▸ Task goal:
Could you copy the records below exactly, leaving out any pictures they include?

Page-level text extractions
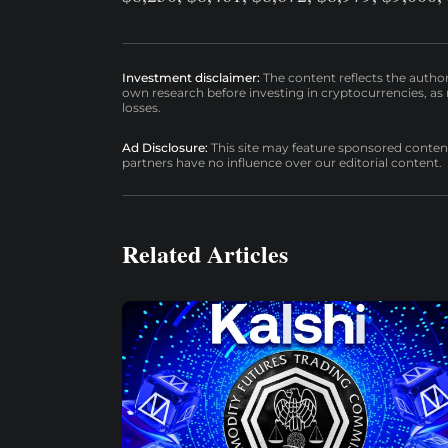
Investment disclaimer:
The content reflects the autho
own research before investing in cryptocurrencies, as n
losses.
Ad Disclosure:
This site may feature sponsored content a
partners have no influence over our editorial content.
Related Articles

▸ Solved problem:
Investment disclaimer:
The content reflects the autho
own research before investing in cryptocurrencies, as n
losses.
Ad Disclosure:
This site may feature sponsored content a
partners have no influence over our editorial content.
Related Articles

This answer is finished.